REQUIRED WORK:
The entries that follow should come back exactly, with no pictures among them.

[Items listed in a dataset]
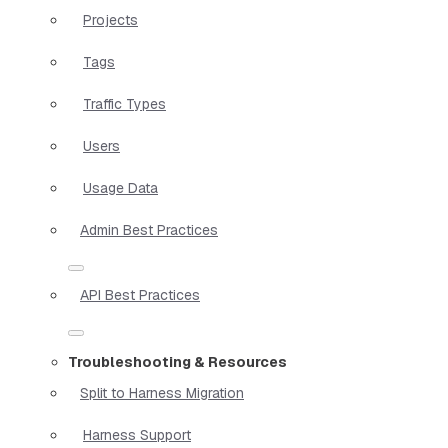
Projects
Tags
Traffic Types
Users
Usage Data
Admin Best Practices
API Best Practices
Troubleshooting & Resources
Split to Harness Migration
Harness Support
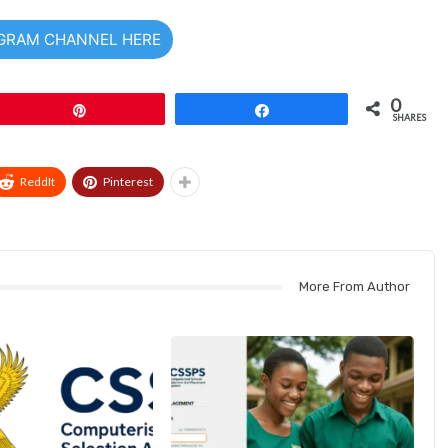
EGRAM CHANNEL HERE
0
Pin
Share
SHARES
ReddIt
Pinterest
More From Author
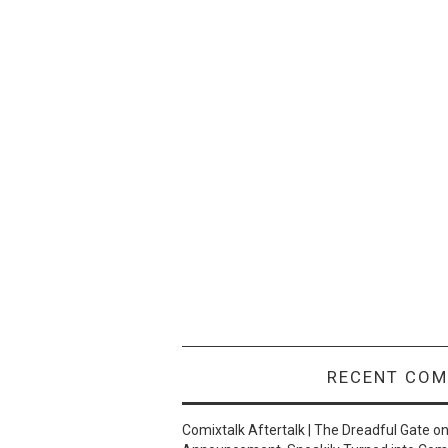
RECENT CO
Comixtalk Aftertalk | The Dreadful Gate
o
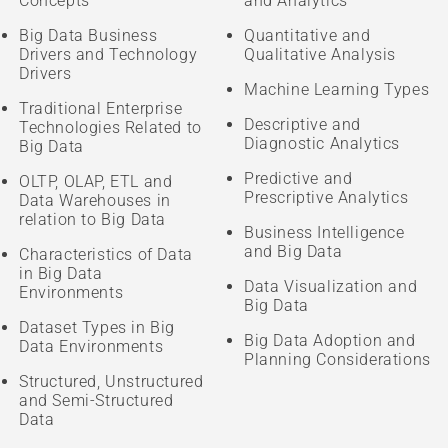
Concepts
and Analytics
Big Data Business
Quantitative and
Drivers and Technology
Qualitative Analysis
Drivers
Machine Learning Types
Traditional Enterprise
Descriptive and
Technologies Related to
Diagnostic Analytics
Big Data
Predictive and
OLTP, OLAP, ETL and
Prescriptive Analytics
Data Warehouses in
relation to Big Data
Business Intelligence
and Big Data
Characteristics of Data
in Big Data
Data Visualization and
Environments
Big Data
Dataset Types in Big
Big Data Adoption and
Data Environments
Planning Considerations
Structured, Unstructured
and Semi-Structured
Data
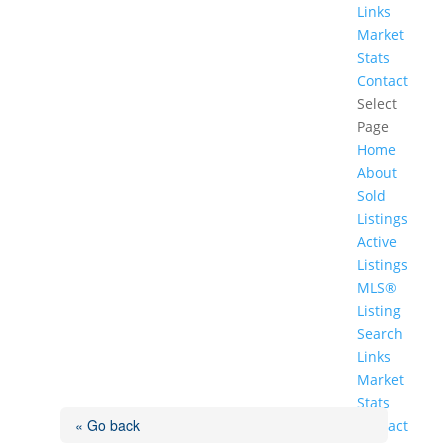
Links
Market
Stats
Contact
Select
Page
Home
About
Sold
Listings
Active
Listings
MLS®
Listing
Search
Links
Market
Stats
« Go back
Contact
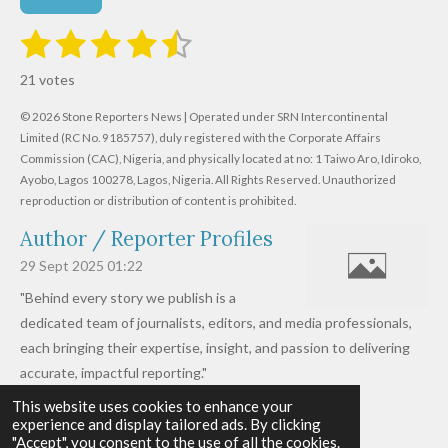
1
2
3
4
5
S
R
u
s
s
s
s
s
a
b
21 votes
m
t
t
t
t
t
t
i
i
© 2026 Stone Reporters News | Operated under SRN Intercontinental
t
a
a
a
a
a
r
Limited (RC No. 9185757), duly registered with the Corporate Affairs
n
a
r
Commission (CAC), Nigeria, and physically located at no:
r
r
r
r
1 Taiwo Aro, Idiroko,
g
t
Ayobo, Lagos 100278, Lagos, Nigeria.
All Rights Reserved. Unauthorized
i
:
s
s
s
s
reproduction or distribution of content is prohibited.
n
4
g
Author / Reporter Profiles
.
6
29 Sept 2025
01:22
1
"Behind every story we publish is a
9
dedicated team of journalists, editors, and media professionals,
0
each bringing their expertise, insight, and passion to delivering
4
accurate, impactful reporting."
7
This website uses cookies to enhance your
Read more »
6
experience and display tailored ads. By clicking
© 2026 - 2026 Stone Reporters News
1
"Accept", you consent to the use of all the cookies.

REPLY:
Projects
Tags
Traffic Types
Users
Usage Data
Admin Best Practices
API Best Practices
Troubleshooting & Resources
Split to Harness Migration
Harness Support
EGRAM CHANNEL HERE
0
Pin
Share
SHARES
ReddIt
Pinterest
More From Author
RECENT CO
Comixtalk Aftertalk | The Dreadful Gate
o
Concepts
and Analytics
Big Data Business
Quantitative and
Drivers and Technology
Qualitative Analysis
Drivers
Machine Learning Types
Traditional Enterprise
Descriptive and
Technologies Related to
Diagnostic Analytics
Big Data
Predictive and
OLTP, OLAP, ETL and
Prescriptive Analytics
Data Warehouses in
relation to Big Data
Business Intelligence
and Big Data
Characteristics of Data
in Big Data
Data Visualization and
Environments
Big Data
Dataset Types in Big
Big Data Adoption and
Data Environments
Planning Considerations
Structured, Unstructured
and Semi-Structured
Data
Links
Market
Stats
Contact
Select
Page
Home
About
Sold
Listings
Active
Listings
MLS®
Listing
Search
Links
Market
Stats
« Go back
Contact
1
2
3
4
5
S
R
u
s
s
s
s
s
a
b
21 votes
m
t
t
t
t
t
t
i
i
© 2026 Stone Reporters News | Operated under SRN Intercontinental
t
a
a
a
a
a
r
Limited (RC No. 9185757), duly registered with the Corporate Affairs
n
a
r
Commission (CAC), Nigeria, and physically located at no:
r
r
r
r
1 Taiwo Aro, Idiroko,
g
t
Ayobo, Lagos 100278, Lagos, Nigeria.
All Rights Reserved. Unauthorized
i
:
s
s
s
s
reproduction or distribution of content is prohibited.
n
4
g
Author / Reporter Profiles
.
6
29 Sept 2025
01:22
1
"Behind every story we publish is a
9
dedicated team of journalists, editors, and media professionals,
0
each bringing their expertise, insight, and passion to delivering
4
accurate, impactful reporting."
7
This website uses cookies to enhance your
Read more »
6
experience and display tailored ads. By clicking
© 2026 - 2026 Stone Reporters News
1
"Accept", you consent to the use of all the cookies.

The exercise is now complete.